In gnomAD, these field remain critically important and have been expended with some new flags:
- RF: This is the output of a machine learning (random forest) algorithm that predicts which variants are likely to be false-positive calls
- LCR (Regional): These variants fall within Low Complexity Regions of the genome, often composed of simple repeat sequences
Finally, there are some other summary fields that provide supplementary details to gauge the quality of the variant gnomAD is calling:
|Alt Allele Prob (RF)||0.176659|
|Alt Carrier DP Median||21|
|Alt Carrier GQ Median||67|
|Het Carrier Allele Balance Median||0.397917|
|Ref Carrier Dosage Median||0.000125563|
This Variant was flagged as PASS, but has other metrics that might make you question its validity.
These are useful enough to go into more detail:
- The “Alt Allele Prob” is the probability based on the Random Forest classifier that the variant is high quality. It will be close to 1 for high-quality variants and close to 0 for low-quality variants.
- The first two median scores are the median Read Depth (DP) and Genotype Quality (GQ) of the samples that have the variant.
- The Allele Balance Median score is the ratio of the reference and alternate allele in the reads for samples that have the variant called as Heterozygous (which you expect to be very close to 0.5).
- The Dosage Median (frequency of the alternate allele) for samples that were called reference, which you would expect to be very close to 0.
We found the Low Complexity Region flag so useful in our analysis that we will be curating it as a separate track you can use to annotate all of your variants.
Although the gnomAD team is working on starting from scratch and re-aligning and calling using the GRCh38 reference, we think it would be useful to provide an intermediate solution for folks using the new human reference genome. To that end we are working on a LiftOver like algorithm that maps variants to GRCh38, as well as corrects for reference allele changes that will affect the variant annotation in the process.
Stay tuned for further announcements on that topic!
Great blog and post.
The two points that seem to finally be getting real attention by the community (but still not quite there) are
the utility of
“Splitting multi-allelic sites into single-alternate allele records to allow precise annotation”
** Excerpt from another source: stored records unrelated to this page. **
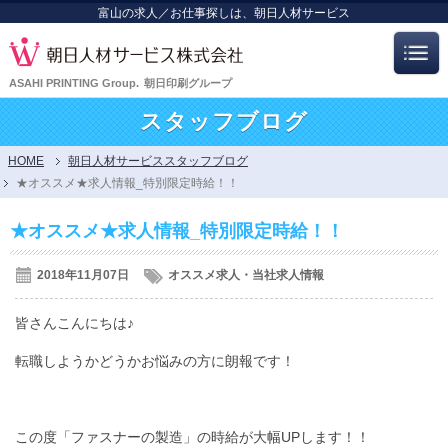
富山の求人／お仕事探しは、朝日人材サービス
ASAHI PRINTING Group.
朝日印刷グループ
スタッフブログ
HOME
朝日人材サービススタッフブログ
★オススメ★求人情報_特別限定時給！！
★オススメ★求人情報_特別限定時給！！
2018年11月07日
オススメ求人・当社求人情報
皆さんこんにちは♪
転職しようかどうかお悩みの方に朗報です！
この度「ファスナーの製造」の時給が大幅UPします！！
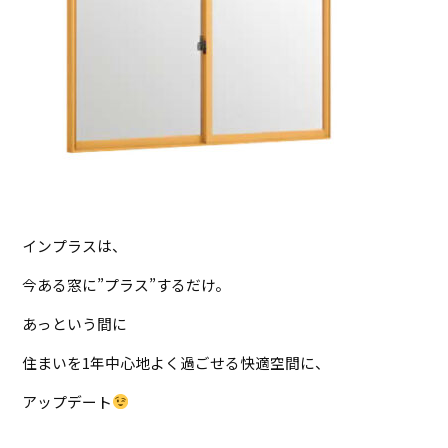
インプラスは、
今ある窓に”プラス”するだけ。
あっという間に
住まいを1年中心地よく過ごせる快適空間に、
アップデート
“…a LiftOver like algorithm that maps variants to GRCh38, as well as corrects for reference allele changes that will affect the variant annotation in the process”
The ClinGen grant in conjunction with NCBI’s ClinVar have been addressing this issue for several years. IMO it is a fundamental concept that will help open up the field for sharing data (not just annotations for research) but for actual clinical care by providing EHRs with the capability to utilize well specified variant findings to provide providers with the best available and up to date “expertly” curated knowledge from multiple “clinically-approved” resources.
We go as far as suggesting that the “LiftOver” algorithm can be a stepping stone to developing an equivalency specification that would enable the development of canonicalized alleles which will auto-map to all the well-known and available reference assemblies going forward. ClinGen has an Allele Registry developed just for this purpose and we are continuing to utilitize it to demonstrate the potential power and benefits not just for curation/annotation, but ultimately for enabling EHR vendors to have a fighting chance of exposing the the utility of genetic test results.
see http://www.clinicalgenome.org for info on ClinGen
see http://reg.genome.network/ for info on the ClinGen Baylor Allele Registry
see datamodel.clincalgenome.org for info on the modeling work behind these allele and interpretation models.
Thanks for communicating the extremely helpful points to the community!